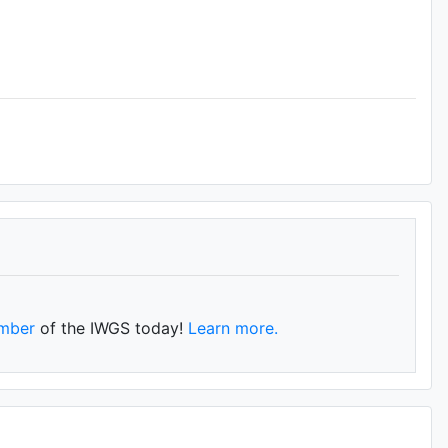
mber
of the IWGS today!
Learn more.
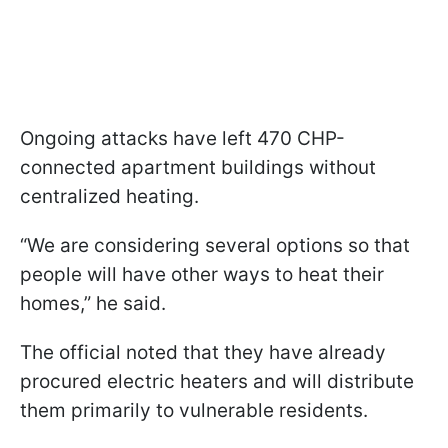
Ongoing attacks have left 470 CHP-
connected apartment buildings without
centralized heating.
“We are considering several options so that
people will have other ways to heat their
homes,” he said.
The official noted that they have already
procured electric heaters and will distribute
them primarily to vulnerable residents.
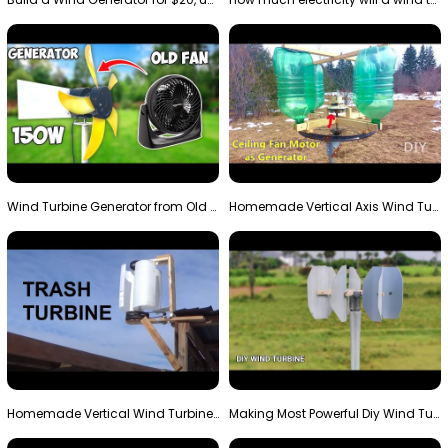
Wind Turbine Generator from Old Fan
Homemade Vertical Axis Wind Turbine Generator DIY
Homemade Vertical Wind Turbine From Barrels and Sc…
Making Most Powerful Diy Wind Turbine || New Wind …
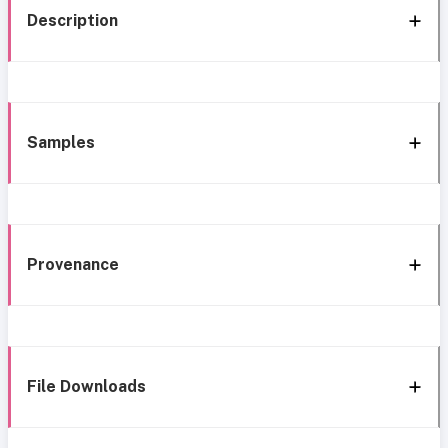
Description
Samples
Provenance
File Downloads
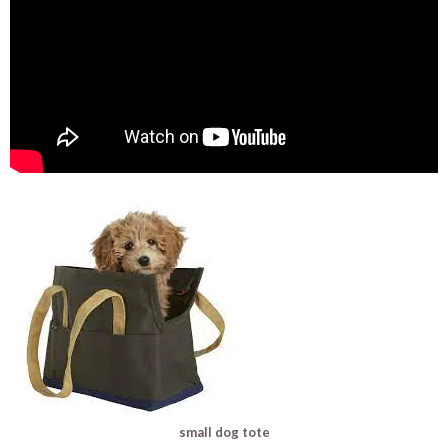
small dog tote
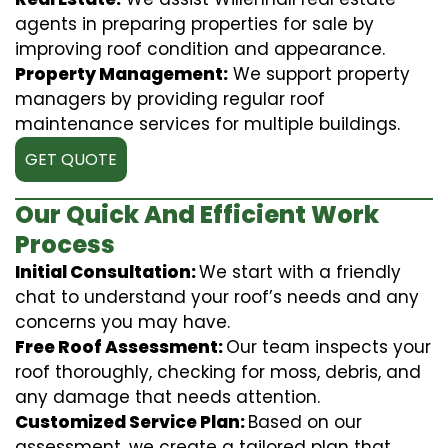
agents in preparing properties for sale by
improving roof condition and appearance.
Property Management:
We support property
managers by providing regular roof
maintenance services for multiple buildings.
GET QUOTE
Our Quick And Efficient Work
Process
Initial Consultation:
We start with a friendly
chat to understand your roof’s needs and any
concerns you may have.
Free Roof Assessment:
Our team inspects your
roof thoroughly, checking for moss, debris, and
any damage that needs attention.
Customized Service Plan:
Based on our
assessment, we create a tailored plan that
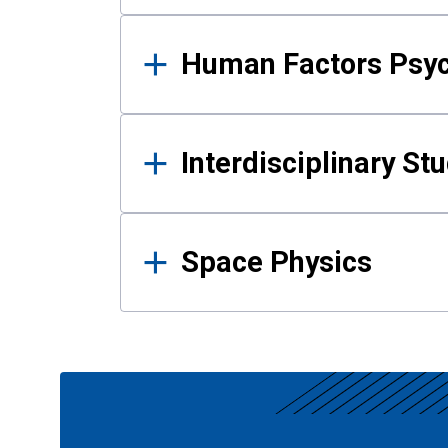
Human Factors Psy
Interdisciplinary St
Space Physics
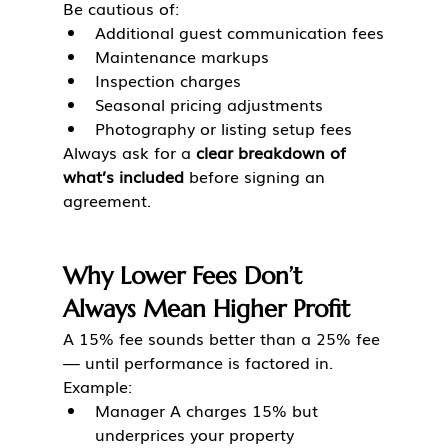
Be cautious of:
Additional guest communication fees
Maintenance markups
Inspection charges
Seasonal pricing adjustments
Photography or listing setup fees
Always ask for a 
clear breakdown of 
what’s included
 before signing an 
agreement.
Why Lower Fees Don’t 
Always Mean Higher Profit
A 15% fee sounds better than a 25% fee 
— until performance is factored in.
Example:
Manager A charges 15% but 
underprices your property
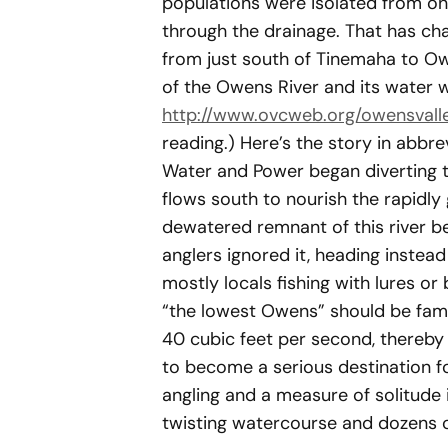
populations were isolated from one
through the drainage. That has ch
from just south of Tinemaha to Ow
of the Owens River and its water 
http://www.ovcweb.org/owensvalle
reading.) Here’s the story in abb
Water and Power began diverting th
flows south to nourish the rapidly
dewatered remnant of this river b
anglers ignored it, heading instead
mostly locals fishing with lures o
“the lowest Owens” should be famo
40 cubic feet per second, thereby 
to become a serious destination f
angling and a measure of solitude 
twisting watercourse and dozens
◇ ◇ ◇ ◇ ◇
Write out, exactly as shown, only the lines running from the one that contains "of the Owens River and its water" to the last line above.

§ Solution for this exercise:
of the Owens River and its water 
http://www.ovcweb.org/owensvalle
reading.) Here’s the story in abb
Water and Power began diverting th
flows south to nourish the rapidly
dewatered remnant of this river b
anglers ignored it, heading instead
mostly locals fishing with lures o
“the lowest Owens” should be famo
40 cubic feet per second, thereby 
to become a serious destination f
angling and a measure of solitude 
twisting watercourse and dozens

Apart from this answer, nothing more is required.